Наташа сморщила свой красивый лоб и сказала:

— Понимаешь… Немирович-Данченко сказал как-то о театре, что театр — это цепь компромиссов… А оказывается, эти цепи в жизни еще длиннее. Мы об этом с Бон-Иваном разговаривали, ты знаешь, он мне что сказал? Если бы, говорит, я был врач по гражданским болезням и меня попросили бы поставить диагноз некоторым из моих хороших знакомых, я бы поставил в истории их общей болезни: «Компромисс». Есть такая зловредная тетенька — мисс Компромисс… с цепями… Помнишь, в «Бесприданнице» Лариса спрашивает у Вожеватова: «И у тебя цепи, Вася?» — «Кандалы, Лариса Дмитриевна, кандалы…»

Я тут же нарисовал из «Бесприданницы» Ларису и купца Вожеватова Василия, опутал словами их же реплик и подписал: «Василий и Лариса в цепях компромисса».

Наташа долго смотрела на рисунок, а потом сказала:

— Ты знаешь, я давно хочу с тобой поговорить обо всем, что ты… не знаешь, в общем… Я все откладывала, думала — рано, вот станешь взрослым. А теперь мне кажется иногда, что уже поздно. С тобой что-то случилось… Или уже случается… Как с Лермонтовым…

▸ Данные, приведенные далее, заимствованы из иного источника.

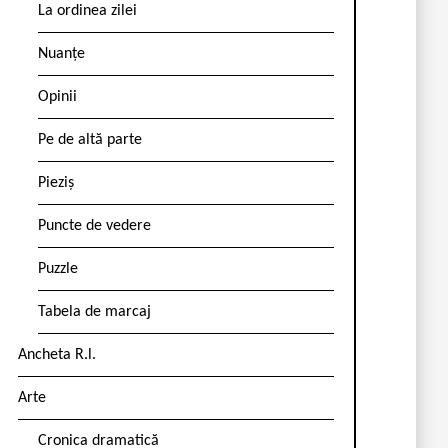
La ordinea zilei
Nuanțe
Opinii
Pe de altă parte
Pieziș
Puncte de vedere
Puzzle
Tabela de marcaj
Ancheta R.l.
Arte
Cronica dramatică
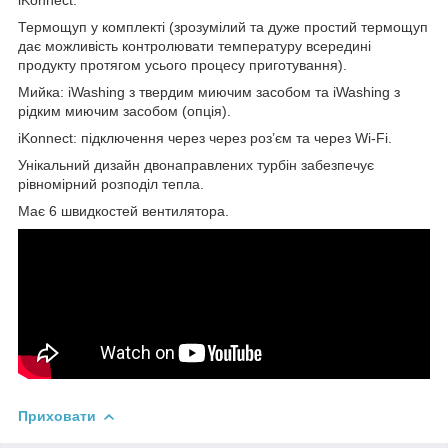
Термощуп у комплекті (зрозумілий та дуже простий термощуп
дає можливість контролювати температуру всередині
продукту протягом усього процесу приготування).
Мийка: iWashing з твердим миючим засобом та iWashing з
рідким миючим засобом (опція).
iKonnect: підключення через через роз’єм та через Wi-Fi.
Унікальний дизайн двонаправлених турбін забезпечує
рівномірний розподіл тепла.
Має 6 швидкостей вентилятора.
Приховати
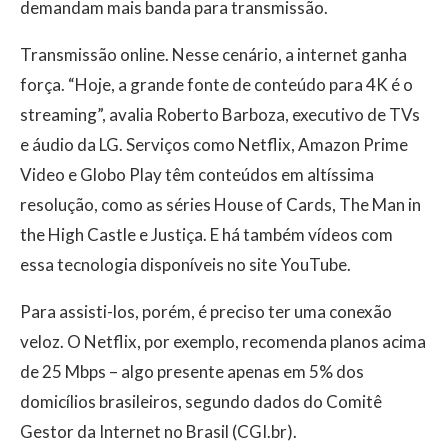
demandam mais banda para transmissão.
Transmissão online. Nesse cenário, a internet ganha
força. “Hoje, a grande fonte de conteúdo para 4K é o
streaming”, avalia Roberto Barboza, executivo de TVs
e áudio da LG. Serviços como Netflix, Amazon Prime
Video e Globo Play têm conteúdos em altíssima
resolução, como as séries House of Cards, The Man in
the High Castle e Justiça. E há também vídeos com
essa tecnologia disponíveis no site YouTube.
Para assisti-los, porém, é preciso ter uma conexão
veloz. O Netflix, por exemplo, recomenda planos acima
de 25 Mbps – algo presente apenas em 5% dos
domicílios brasileiros, segundo dados do Comitê
Gestor da Internet no Brasil (CGI.br).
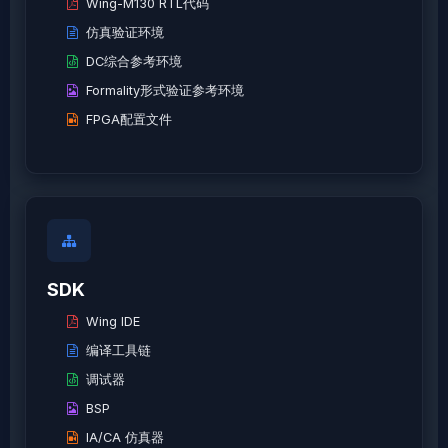
Wing-M130 RTL代码
仿真验证环境
DC综合参考环境
Formality形式验证参考环境
FPGA配置文件
SDK
Wing IDE
编译工具链
调试器
BSP
IA/CA 仿真器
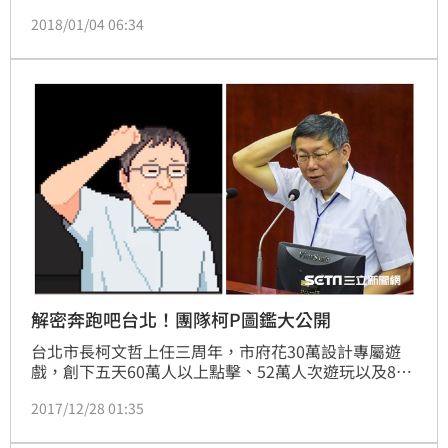
日受訪澄清「出訪跟選舉沒有關係」。
2018/01/04 06:34
解密奔跑吧台北！團隊柯P圖鑑大公開
台北市長柯文哲上任三周年，市府花30萬設計專屬遊
戲，創下五天60萬人以上點擊、52萬人次遊玩以及8千
人同時在線遊玩的好成績。設計遊戲的「簡訊設計」公
2017/12/28 01:35
司推出幕後花絮，將遊戲中的每個角色、細節用圖鑑介
紹，光柯市長的抓頭造型如何跟汗顏區隔都喘摩很久。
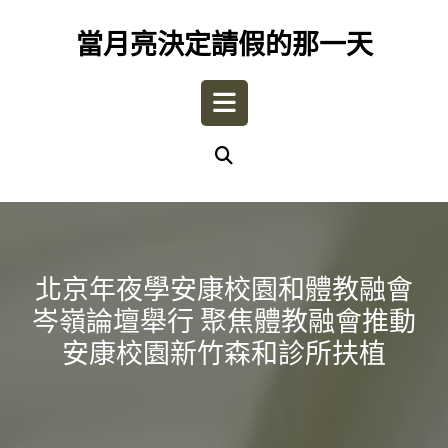
Skip
to
當月亮決定請假的那一天
content
Open
Button
北京年夜學安康校園和體教融會
岑嶺論壇舉行 聚焦體教融會推動
安康校園新竹森和診所扶植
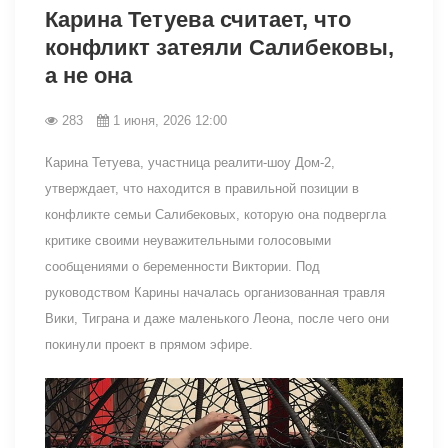
Карина Тетуева считает, что
конфликт затеяли Салибековы,
а не она
283
1 июня, 2026 12:00
Карина Тетуева, участница реалити-шоу Дом-2,
утверждает, что находится в правильной позиции в
конфликте семьи Салибековых, которую она подвергла
критике своими неуважительными голосовыми
сообщениями о беременности Виктории. Под
руководством Карины началась организованная травля
Вики, Тиграна и даже маленького Леона, после чего они
покинули проект в прямом эфире.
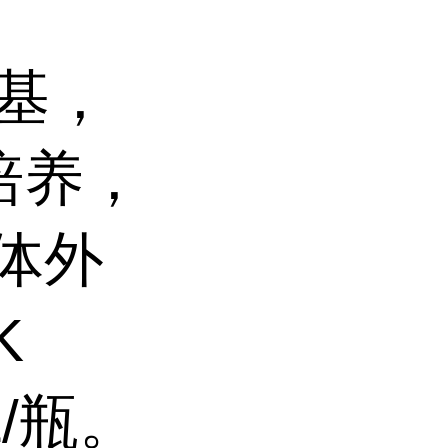
养基，
培养，
于体外
K
L/瓶。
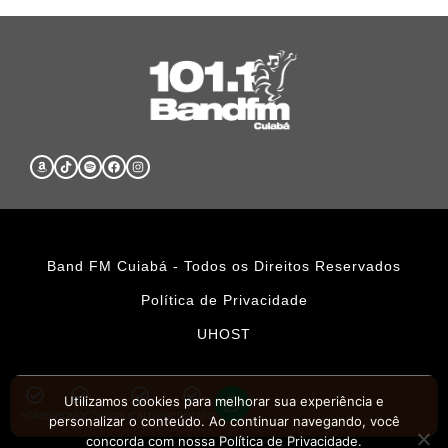
Band FM Cuiabá - Todos os Direitos Reservados
Política de Privacidade
UHOST
Utilizamos cookies para melhorar sua experiência e
HOME
PROMOÇÕES
APLICATIVOS
CONTATO
personalizar o conteúdo. Ao continuar navegando, você
concorda com nossa Política de Privacidade.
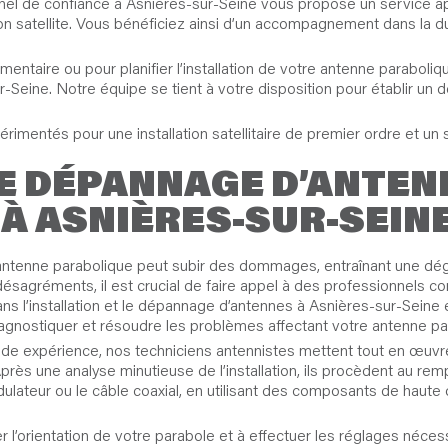
sionnel de confiance à Asnières-sur-Seine vous propose un service a
ion satellite. Vous bénéficiez ainsi d’un accompagnement dans la 
taire ou pour planifier l’installation de votre antenne paraboliq
-Seine. Notre équipe se tient à votre disposition pour établir un d
imentés pour une installation satellitaire de premier ordre et un s
E DÉPANNAGE D’ANTEN
À ASNIÈRES-SUR-SEINE
 antenne parabolique peut subir des dommages, entraînant une dégr
désagréments, il est crucial de faire appel à des professionnels 
 dans l’installation et le dépannage d’antennes à Asnières-sur-Sein
diagnostiquer et résoudre les problèmes affectant votre antenne pa
ide expérience, nos techniciens antennistes mettent tout en œuvre
Après une analyse minutieuse de l’installation, ils procèdent au r
ulateur ou le câble coaxial, en utilisant des composants de haute
r l’orientation de votre parabole et à effectuer les réglages néce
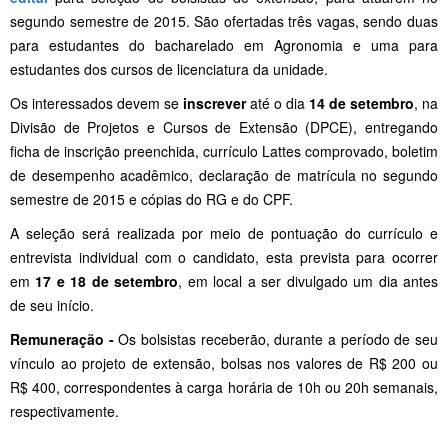
segundo semestre de 2015. São ofertadas três vagas, sendo duas
para estudantes do bacharelado em Agronomia e uma para
estudantes dos cursos de licenciatura da unidade.
Os interessados devem se
inscrever
até o dia
14 de setembro
, na
Divisão de Projetos e Cursos de Extensão (DPCE), entregando
ficha de inscrição preenchida, currículo Lattes comprovado, boletim
de desempenho acadêmico, declaração de matrícula no segundo
semestre de 2015 e cópias do RG e do CPF.
A seleção será realizada por meio de pontuação do currículo e
entrevista individual com o candidato, esta prevista para ocorrer
em
17 e 18 de setembro
, em local a ser divulgado um dia antes
de seu início.
Remuneração -
Os bolsistas receberão, durante a período de seu
vínculo ao projeto de extensão, bolsas nos valores de R$ 200 ou
R$ 400, correspondentes à carga horária de 10h ou 20h semanais,
respectivamente.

Я промолчал, хотя мне интересно было знать, что такое со мной случилось или случается, как с Лермонтовым, но Наташа сама объяснила:

— У него есть пьеса «Странный человек», как будто несмышленышем написана, потом сразу — гениальный «Маскарад»… Знаешь, бывает, что человек седеет за минуту: может, повзрослеть можно тоже сразу? Ты как думаешь?

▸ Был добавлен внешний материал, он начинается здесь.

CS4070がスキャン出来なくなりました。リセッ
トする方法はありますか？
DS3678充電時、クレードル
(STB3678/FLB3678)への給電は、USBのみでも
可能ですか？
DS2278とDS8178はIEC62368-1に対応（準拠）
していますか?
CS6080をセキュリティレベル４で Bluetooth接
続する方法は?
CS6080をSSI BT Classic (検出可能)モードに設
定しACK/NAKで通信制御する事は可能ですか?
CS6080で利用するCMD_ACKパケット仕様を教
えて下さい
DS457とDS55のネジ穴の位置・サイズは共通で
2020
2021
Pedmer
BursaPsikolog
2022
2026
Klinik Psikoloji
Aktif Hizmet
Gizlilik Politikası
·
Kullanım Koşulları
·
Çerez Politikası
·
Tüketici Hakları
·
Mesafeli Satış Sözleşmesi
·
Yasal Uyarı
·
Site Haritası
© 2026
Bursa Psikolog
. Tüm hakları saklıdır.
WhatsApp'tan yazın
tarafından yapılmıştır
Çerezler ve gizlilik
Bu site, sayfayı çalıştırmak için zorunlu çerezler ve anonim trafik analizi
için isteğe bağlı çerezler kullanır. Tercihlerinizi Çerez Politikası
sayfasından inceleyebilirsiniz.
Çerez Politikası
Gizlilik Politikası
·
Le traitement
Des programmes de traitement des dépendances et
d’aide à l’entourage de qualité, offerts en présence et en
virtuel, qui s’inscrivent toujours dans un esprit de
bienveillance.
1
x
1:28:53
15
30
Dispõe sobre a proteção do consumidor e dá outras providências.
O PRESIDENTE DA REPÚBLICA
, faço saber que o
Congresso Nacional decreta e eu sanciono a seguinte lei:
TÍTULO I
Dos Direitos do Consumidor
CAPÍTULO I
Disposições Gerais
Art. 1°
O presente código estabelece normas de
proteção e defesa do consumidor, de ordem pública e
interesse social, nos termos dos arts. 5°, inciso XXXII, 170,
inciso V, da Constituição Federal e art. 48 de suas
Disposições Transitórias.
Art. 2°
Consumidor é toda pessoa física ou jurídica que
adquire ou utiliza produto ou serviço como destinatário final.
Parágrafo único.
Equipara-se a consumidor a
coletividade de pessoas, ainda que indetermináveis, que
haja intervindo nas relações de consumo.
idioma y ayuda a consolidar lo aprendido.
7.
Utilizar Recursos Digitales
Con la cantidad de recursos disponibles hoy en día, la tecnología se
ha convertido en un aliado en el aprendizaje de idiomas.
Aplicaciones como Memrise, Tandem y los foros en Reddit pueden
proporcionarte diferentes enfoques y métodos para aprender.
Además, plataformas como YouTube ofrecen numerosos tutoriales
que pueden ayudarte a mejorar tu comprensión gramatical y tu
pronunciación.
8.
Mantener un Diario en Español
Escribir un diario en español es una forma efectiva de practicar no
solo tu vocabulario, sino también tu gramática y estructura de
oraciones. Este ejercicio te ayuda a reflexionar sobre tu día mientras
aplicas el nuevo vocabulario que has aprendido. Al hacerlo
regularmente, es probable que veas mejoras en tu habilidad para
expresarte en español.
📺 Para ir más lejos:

Я промолчал потому, что я об этом не думал. Просто мне было интересно, куда Наташа клонит. Что-то она уже знает. То тети Варино счастье, то «Странный человек» этот… Лермонтов.

— Я, между прочим, имею в виду твои иллюстрации к «Евгению Онегину» Пушкина, — объяснила она.

Я прижался теснее к Наташкиному плечу. Меня все эти дни знобило: и от солнца знобило, и от теней деревьев знобило. И от Наташи, через ее плечо в мое плечо, во всего меня переливалась самая теплая температура на земле, тепло живого, доброго, умного человеческого тела. Я молча грелся, пока Наташа не сказала, кивая головой в сторону женщин с набитыми хозяйственными сумками в руках, шагавших с электрички:

— С работы идут… И опять на работу…

— Ну давай, — сказала Наташа, поднимаясь с травы и протягивая мне руку. — Ты тоже пойми маму: в молодости она на папу надеялась, бросила киноинститут, все свое бросила, думала — он паровоз, а мы все вагоны, а оказалось, что паровоз-то она сама. Думаешь, ей легко нас всех тянуть? Я знаю еще много, чего ты не знаешь. В чем истина папиных и маминых отношений.